- ASSIGNED TASK
Copy out the data below. Keep every word as it is.

- RECORDS SHOWN
+ + + +
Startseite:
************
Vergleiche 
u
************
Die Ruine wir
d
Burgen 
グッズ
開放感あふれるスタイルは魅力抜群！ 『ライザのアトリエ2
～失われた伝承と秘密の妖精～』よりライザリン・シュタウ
+ + + +
- TASK OUTPUT
Startseite:
************
Vergleiche 
u
************
Die Ruine wir
d
Burgen 
グッズ
開放感あふれるスタイルは魅力抜群！ 『ライザのアトリエ2
～失われた伝承と秘密の妖精～』よりライザリン・シュタウ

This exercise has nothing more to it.